Under the federal health reform law, insurers must honor all applications for child-only coverage, which could allow parents to sign up their children only when they become sick. Parents then could halt payments when their children no longer need coverage, which insurance industry officials said would drive up medical costs and make insurers' financial risk unmanageable (California Healthline, 9/21).
As a result, some insurers have decided to stop offering child-only policies.
Jay Angoff -- director of the Office of Consumer Information and Insurance Oversight at HHS -- said that until the overhaul bars such practices in 2014, insurers can adjust their rates based on children's health status, as long as they comply with state law (New York Times, 10/13).

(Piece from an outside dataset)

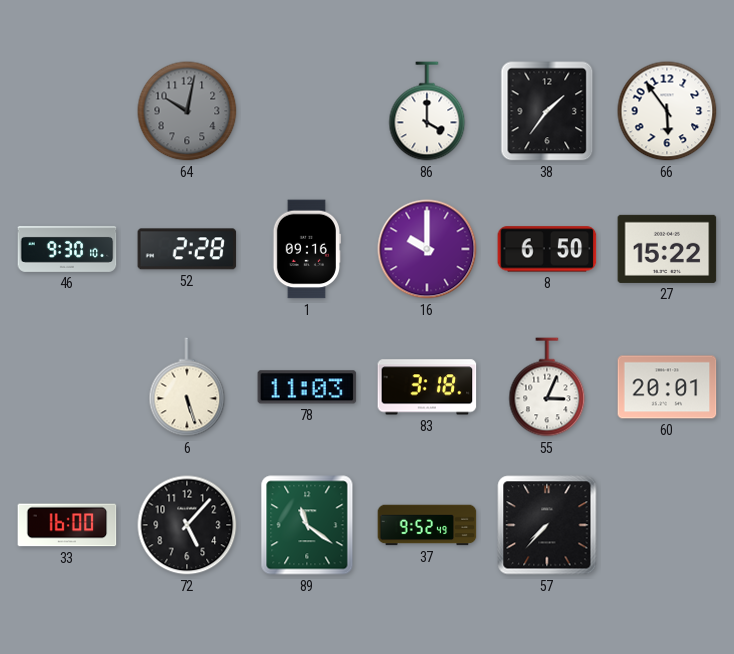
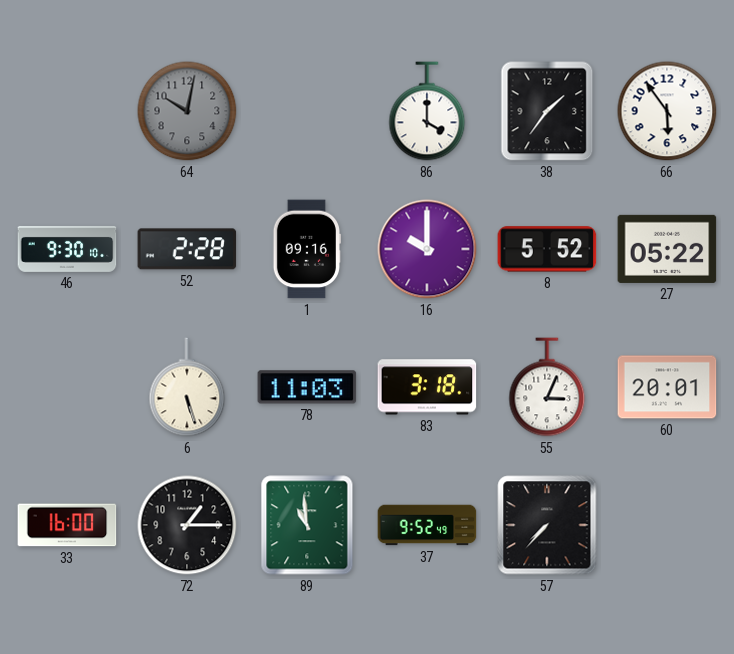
8: 6:50 -> 5:52
27: 15:22 -> 05:22
72: 5:07 -> 1:15
89: 11:21 -> 10:59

Sebelius Rejects Selective Enrollment
Meanwhile, in a letter to the National Association of Insurance Commissioners on Wednesday, HHS Secretary Kathleen Sebelius said insurers could not address their concerns about child-only policies by enrolling healthy children year-round, while holding a limited "open season" for children with pre-existing conditions.

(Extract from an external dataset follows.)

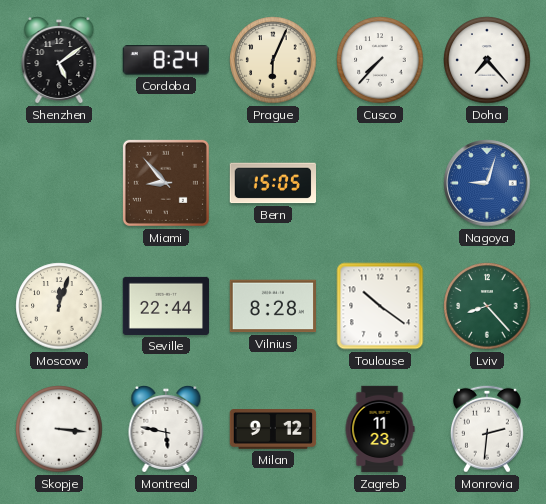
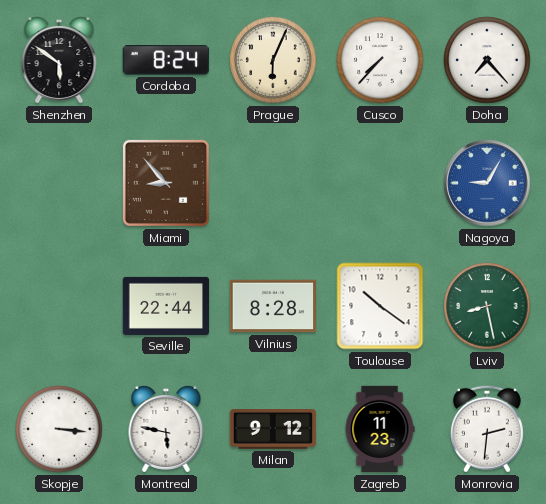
Shenzhen: 5:09 -> 5:51
Bern: 15:05 -> none
Nagoya: 9:03 -> 9:05
Moscow: 12:03 -> none
Lviv: 8:23 -> 8:28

She said such a practice could be unlawful and is "inconsistent with the language and intent" of the overhaul (Carey, Kaiser Health News, 10/13).
Sebelius also admitted that the federal government cannot force insurers to offer child-only policies. She wrote, "Nothing in the [health reform law], or any other existing federal law, allows us to require insurance companies to offer a particular type of policy at this time."
Angoff Suggests National Enrollment Period
Angoff said HHS is "very seriously considering" creating a national open-enrollment period for child-only policies, which could prompt insurers to reconsider dropping the plans (Pecquet, "Healthwatch," The Hill, 10/13).
However, he suggested that states can move faster to create such systems. He said, "Some states, including California, Colorado, Ohio, Oregon and Washington, have already established open-enrollment periods" (New York Times, 10/13).